[OpenWrt-Devel] Netgear WNR1000v3 / WGR614v10 flash issue

Rafał Miłecki zajec5 at gmail.com
Thu Sep 18 17:31:50 EDT 2014


We recently got report from /quickbooks/ that OpenWrt didn't boot
successfully on his WNR1000v3. He is still waiting for the serial
console, but I've noticed something weird in the original firmware
boot log (found on the Internet) meanwhile.

Take a look at partition offsets original firmware uses:
Creating 10 MTD partitions on "sflash":
0x00000000-0x00020000 : "boot"
0x00020000-0x003c8000 : "linux"
0x000b0ae0-0x003c8000 : "rootfs"
0x003c8000-0x003d8000 : "ML1"
0x003d8000-0x003e8000 : "ML2"
0x003e8000-0x003f0000 : "T_Meter1"
0x003f0000-0x003f8000 : "T_Meter2"
0x003f8000-0x003f9000 : "POT"
0x003f9000-0x003fa000 : "board_data"
0x003fa000-0x00400000 : "nvram"

It's 4K (0x1000) alignment! I re-checked Broadcom's SDK code but it
still didn't make much sense to me. Their are clearly using 64K
alignment and only number of blocks varies:
case 0x14:
        /* ST M25P16 16 Mbit Serial Flash */
        sflash.numblocks = 32;
        break;
case 0x15:
        /* ST M25P32 32 Mbit Serial Flash */
        sflash.numblocks = 64;
        break;
case 0x16:
        /* ST M25P64 64 Mbit Serial Flash */
        sflash.numblocks = 128;
        break;

So I decided to download GPL packages from Netgeat site. It appeared
that both use 5.10.56.62 but then I found something unusual in their
sflash.c fles:

case 0x14:
        /* ST M25P16 16 Mbit Serial Flash */
#ifndef CONFIG_SHRINKSIZE
        sflash.blocksize = 64 * 1024;
        sflash.numblocks = 32;
#else
        sflash.blocksize = 4 * 1024;
        sflash.numblocks = 32*16;
#endif
        break;
case 0x15:
        /* ST M25P32 32 Mbit Serial Flash */
        /*
            sflash.blocksize = 64 * 1024;
        sflash.numblocks = 64       ;
        */
        sflash.blocksize = 4 * 1024;
        sflash.numblocks = 32*32;
        break;
case 0x16:
        /* ST M25P64 64 Mbit Serial Flash */
        sflash.blocksize = 64 * 1024;
        sflash.numblocks = 128;
        break;

Interesting, huh? My guess is that Netgear decided to hack Broadcom's
code and use smaller blocks.

According to the wikidevi:
https://wikidevi.com/wiki/Netgear_WNR1000v3
the flash model is Macronix MX25L3205DM2I-12G

I've downloaded datasheet and it says:
1024 Equal Sectors with 4K byte each (32Mb)
64 Equal Blocks with 64K byte each (32Mb)

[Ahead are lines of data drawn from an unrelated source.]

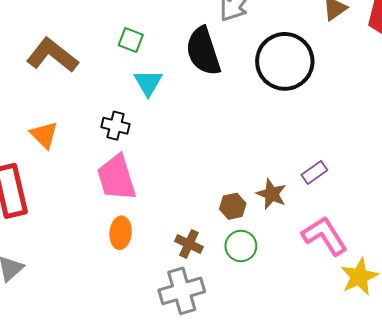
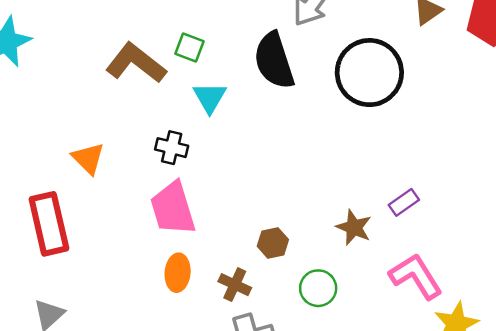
brown L-shape: (52, 55) -> (136, 63), moved
brown hexagon: (233, 206) -> (273, 243), moved
brown cross: (189, 244) -> (235, 285), moved

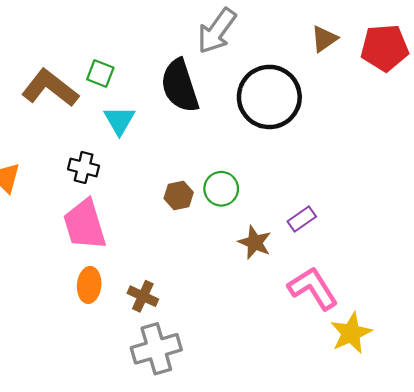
brown hexagon: (273, 243) -> (179, 195), moved
green circle: (318, 288) -> (221, 189), moved

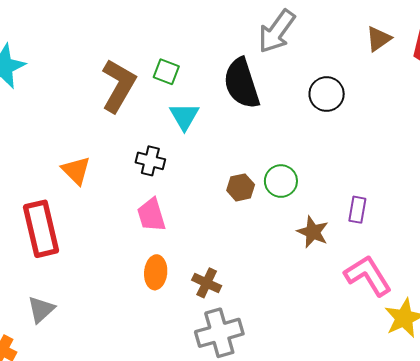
brown L-shape: (50, 88) -> (118, 86), turned 82
black circle: (269, 97) -> (327, 94), size x0.6
purple rectangle: (302, 219) -> (357, 210), turned -45
pink trapezoid: (85, 225) -> (151, 215), size x0.7

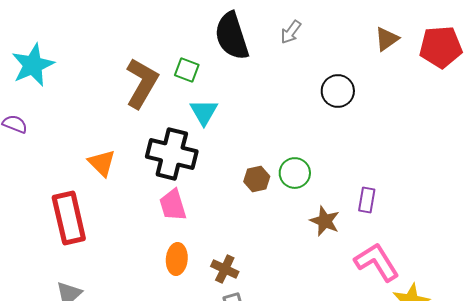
gray arrow: (277, 31) -> (291, 32), size x0.6
black semicircle: (242, 83) -> (232, 36), moved
black cross: (150, 161) -> (172, 154), size x1.8

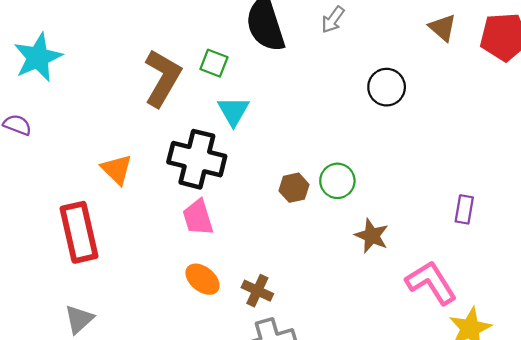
brown triangle: (387, 39) -> (443, 28), turned -44
purple rectangle: (367, 200) -> (464, 209), moved
orange ellipse: (177, 259) -> (202, 279), turned -56

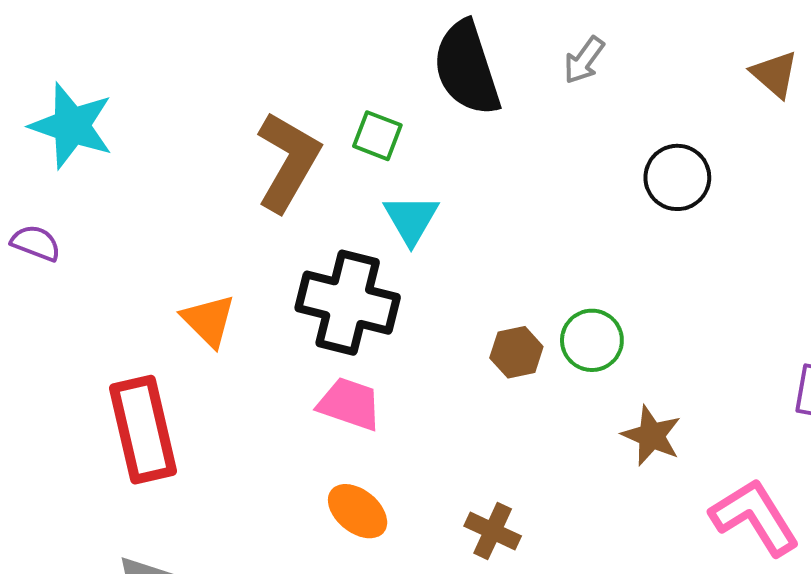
cyan star: (38, 57) -> (72, 126), turned -30
pink trapezoid: (198, 217) -> (350, 404), turned 126
brown cross: (257, 291) -> (493, 531), moved

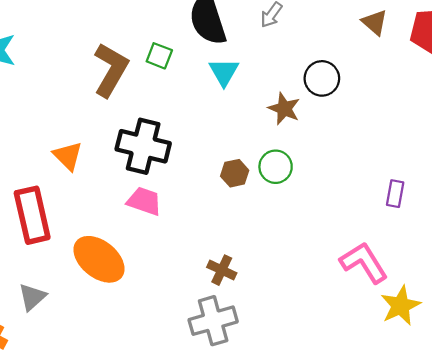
cyan triangle: (411, 219) -> (224, 72), moved
brown star: (652, 436) -> (284, 109), moved
orange ellipse: (358, 511) -> (99, 259), moved, size x1.6

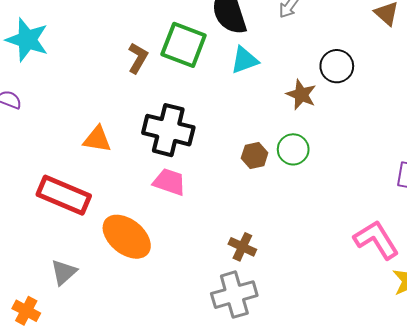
green square: (159, 56) -> (184, 45), size x1.8
brown L-shape: (111, 70) -> (138, 58), size x0.6
cyan triangle: (224, 72) -> (244, 60), turned 40
orange triangle: (68, 156) -> (97, 139), turned -36
red rectangle: (32, 215) -> (64, 195), turned -54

Well, so at least it makes some minimal sense.

I guess we will need to add some hacks to the serial flash detection
code. We can't simply keep using 64K alignment as there are some
important partitions aligned differently (board_data, nvram).

I'm not sure if that was what happened the original problem with
booting on this device, but it's definitely something to look at.
For now I'm leaving this problem until getting a boot log from OpenWrt.